Di tempat lain, Alan berdiri di ruang seni yang sepi. Di depannya ada kanvas kosong, tetapi pikirannya sibuk dengan hal lain. Dalam beberapa minggu terakhir, dia merasa ada sesuatu yang tidak beres. Pengamatan kecilnya—mobil asing yang sering terlihat di dekat rumah mereka, tatapan aneh dari beberapa staf sekolah, hingga rumor tentang konflik keluarga mereka di masa lalu—semua itu mulai membentuk pola di pikirannya.

Dia membuka buku catatannya dan mencoret-coret beberapa kata: "Siapa musuhnya?" Alan tahu ada sesuatu yang dirahasiakan oleh orang tua mereka, tetapi dia belum yakin apa. Satu hal yang pasti, keluarganya tidak sepenuhnya aman, bahkan di tempat yang tampaknya tak tersentuh seperti Elite High.

Saat Alan termenung, Arga tiba-tiba masuk ke ruang seni dengan langkah besar.

"Alan! Kenapa kamu selalu mengurung diri di sini? Kamu harus keluar dan bergabung dengan kami di lapangan," katanya dengan senyum lebar.

Alan menutup buku catatannya dengan cepat dan memasukkannya ke dalam tas. "Aku tidak punya waktu untuk itu, Arga."

"Ayolah, hidup tidak melulu soal buku atau seni. Kamu terlalu serius!" Arga menggodanya sambil mendekat.

Alan hanya mengangkat bahu dan berjalan keluar tanpa menjawab. Sifat Alan yang tertutup sering membuat saudara-saudaranya bingung, tetapi mereka terbiasa membiarkannya sendiri.

Sementara itu, Aldo dan Andre sedang berbincang di sudut perpustakaan.
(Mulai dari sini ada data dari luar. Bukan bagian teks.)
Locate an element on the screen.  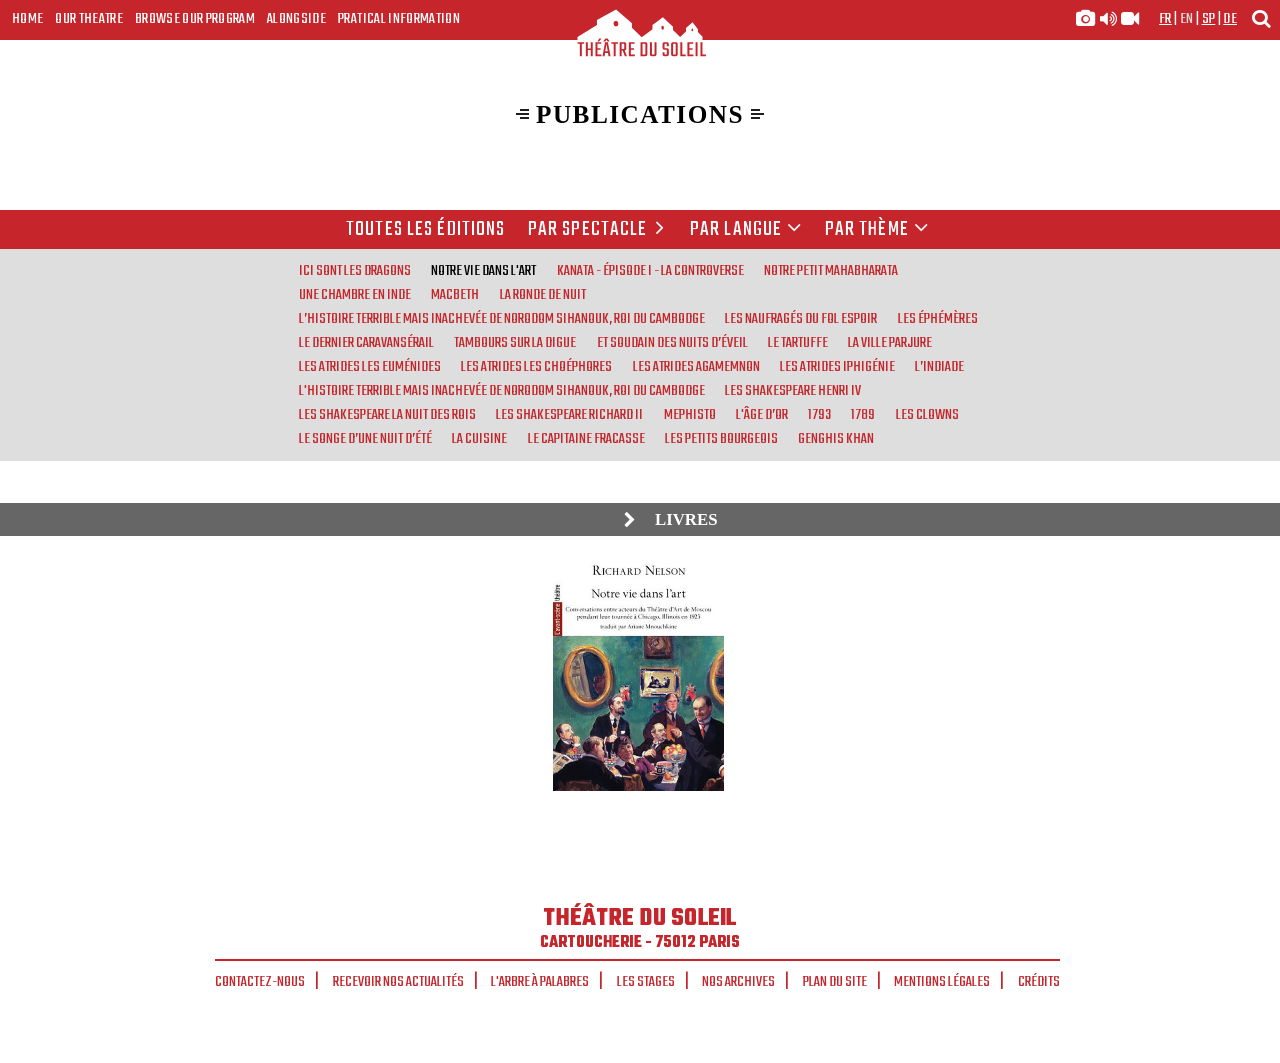
L'Âge d’or is located at coordinates (762, 415).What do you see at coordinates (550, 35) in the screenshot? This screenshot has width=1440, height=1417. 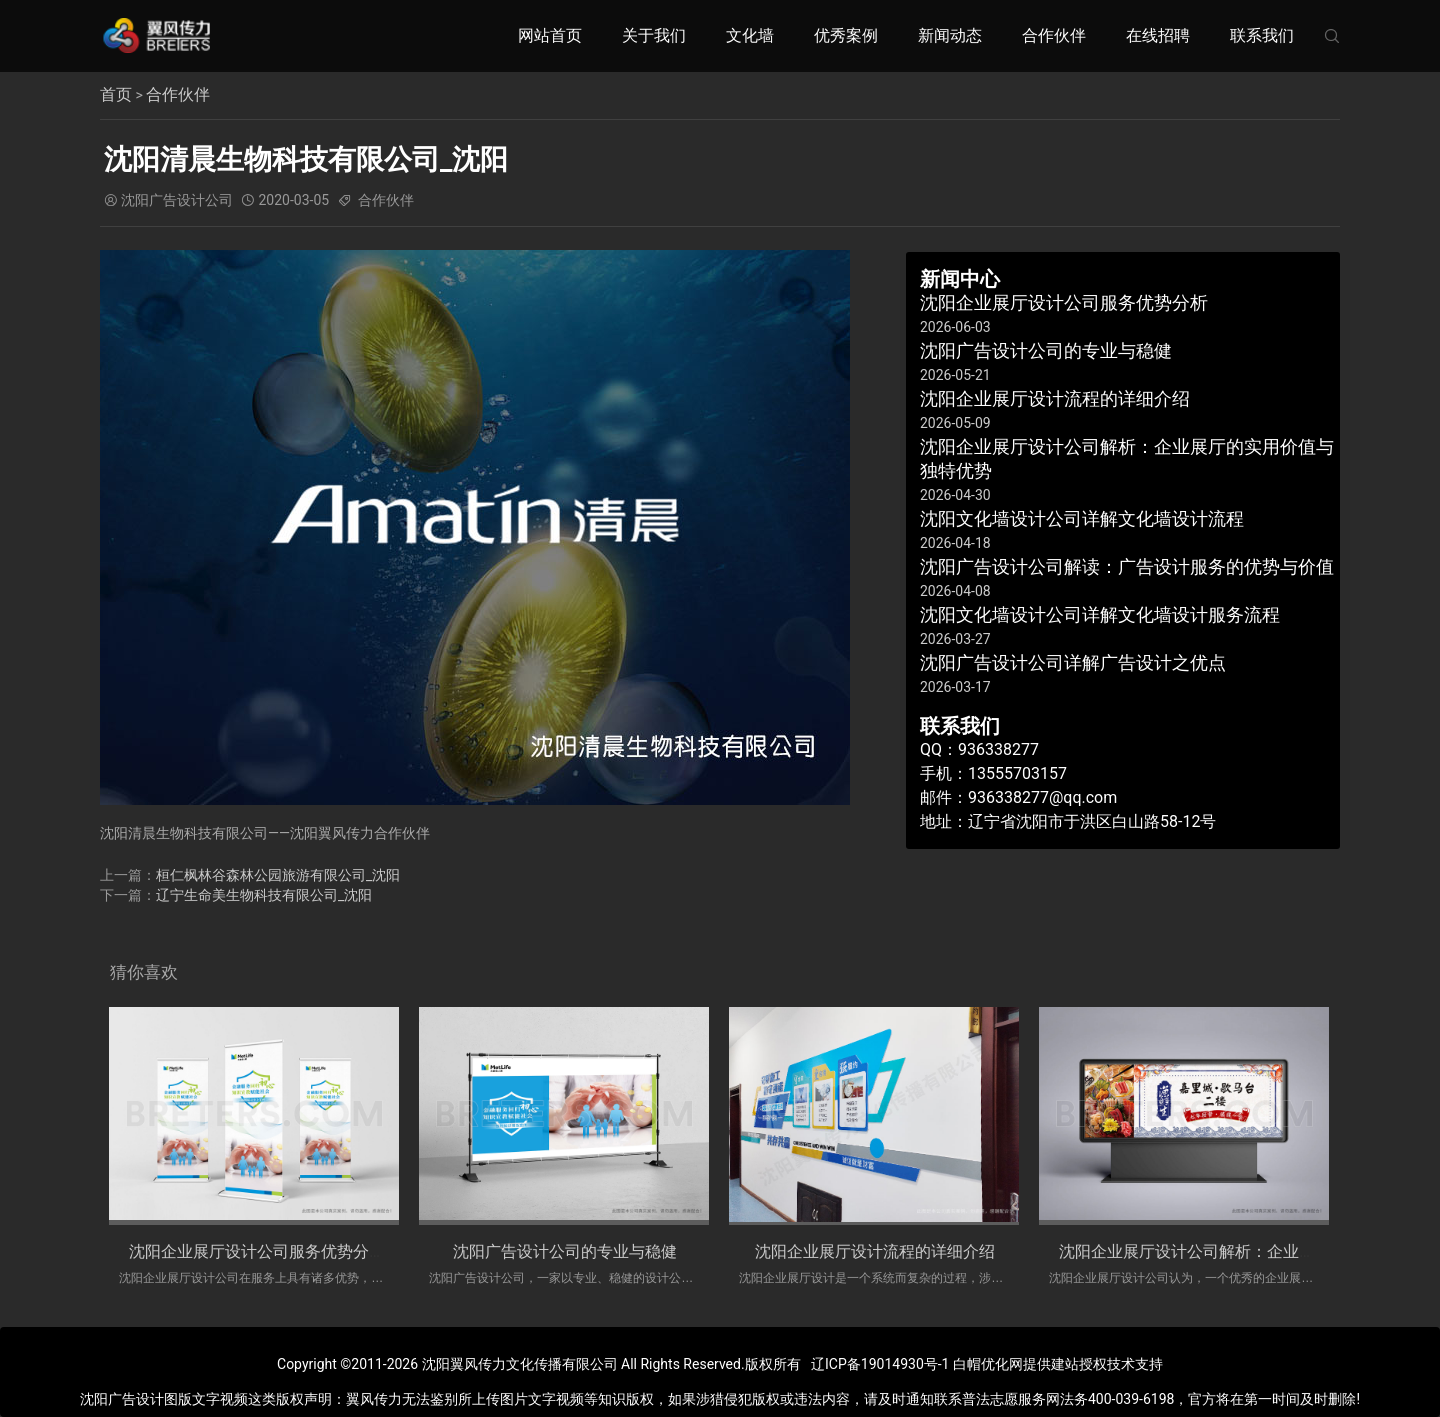 I see `网站首页` at bounding box center [550, 35].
Mereka membahas rencana rapat keluarga yang akan diadakan malam itu.

"Papa pasti akan membicarakan ekspansi bisnis lagi," kata Aldo dengan nada serius. "Kita harus siap memberikan pendapat, terutama soal proyek properti baru."
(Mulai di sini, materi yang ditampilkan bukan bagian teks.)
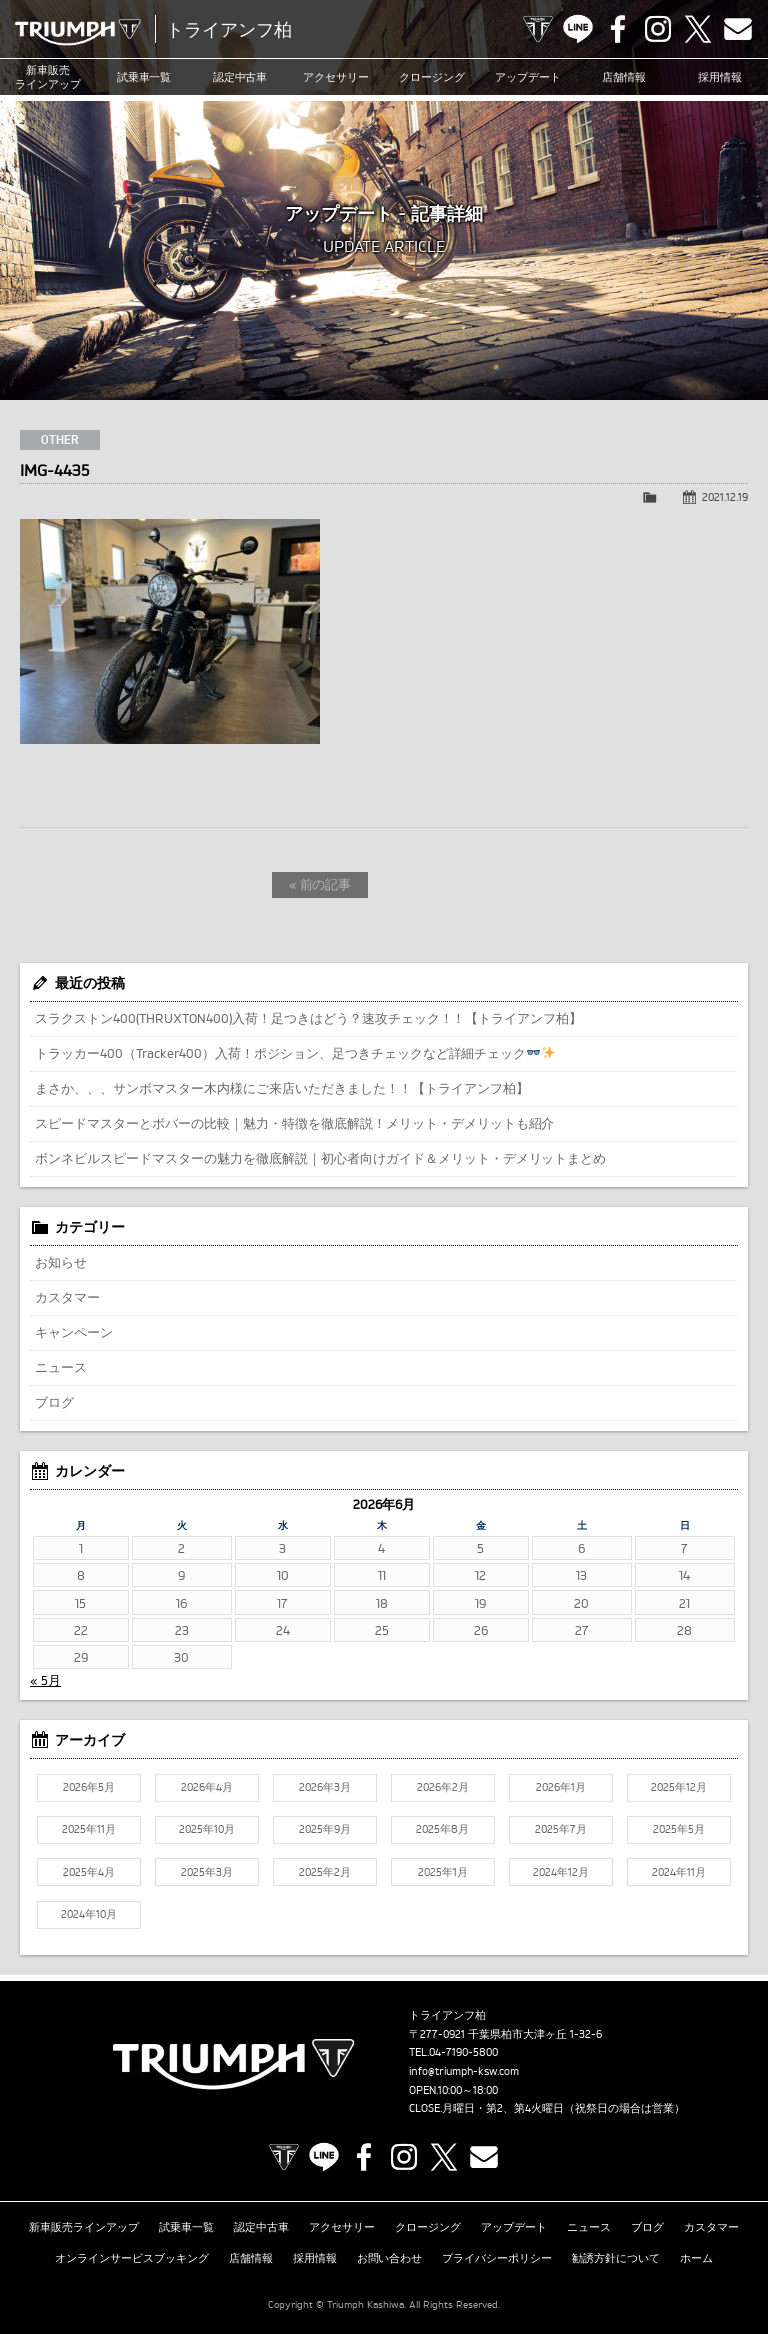 This screenshot has width=768, height=2334. I want to click on ホーム, so click(696, 2258).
Andre mengangguk. "Aku sudah membaca laporan keuangan perusahaan. Semuanya terlihat baik, tapi aku masih merasa ada sesuatu yang disembunyikan. Kamu tahu Papa jarang membicarakan hal-hal yang terlalu personal."

Aldo mendesah. "Itu tugas kita, Andre. Kita tidak boleh mengecewakan Papa."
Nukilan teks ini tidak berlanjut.